FAKTANASIONAL.NET – Kementerian Pertahanan (Kemhan) RI merespons laporan intelijen Ukraina yang menyebut delapan warga negara Indonesia (WNI) direkrut untuk bergabung dengan angkatan bersenjata Rusia.
Pemerintah Indonesia hingga kini masih melakukan verifikasi untuk memastikan kebenaran informasi tersebut.
Kepala Biro Informasi dan Hubungan Masyarakat Kemhan RI, Brigjen TNI Rico Sirait, mengatakan proses pengecekan dilakukan bersama Kementerian Luar Negeri (Kemlu), Perwakilan RI, serta kementerian dan lembaga terkait.
Dikutip dari CNN Indonesia, Rabu, 2 September 2026, Rico menyampaikan bahwa pemerintah sedang memastikan identitas, status kewarganegaraan, mekanisme perekrutan, hingga bentuk keterlibatan delapan WNI yang dimaksud.

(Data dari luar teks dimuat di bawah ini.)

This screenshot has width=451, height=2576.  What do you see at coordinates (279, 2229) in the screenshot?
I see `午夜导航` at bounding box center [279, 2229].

“Atas informasi tersebut, Kemhan sudah mencermati informasi tersebut. Saat ini Pemerintah masih melakukan verifikasi dan koordinasi melalui Kemlu, Perwakilan RI, serta kementerian/lembaga terkait untuk memastikan identitas, status kewarganegaraan, proses perekrutan, dan bentuk keterlibatan para WNI dimaksud,” kata Rico kepada wartawan, Rabu (2/9).
Rico menegaskan pemerintah belum dapat memastikan bagaimana para WNI tersebut direkrut maupun bentuk penugasan yang dijalankan.
Karena proses verifikasi masih berlangsung, pemerintah memilih tidak menarik kesimpulan sebelum memperoleh fakta yang terkonfirmasi.
“Karena proses verifikasi masih berjalan, tentunya kita tidak ingin berspekulasi mengenai bagaimana mereka direkrut maupun bentuk penugasannya,” ujarnya.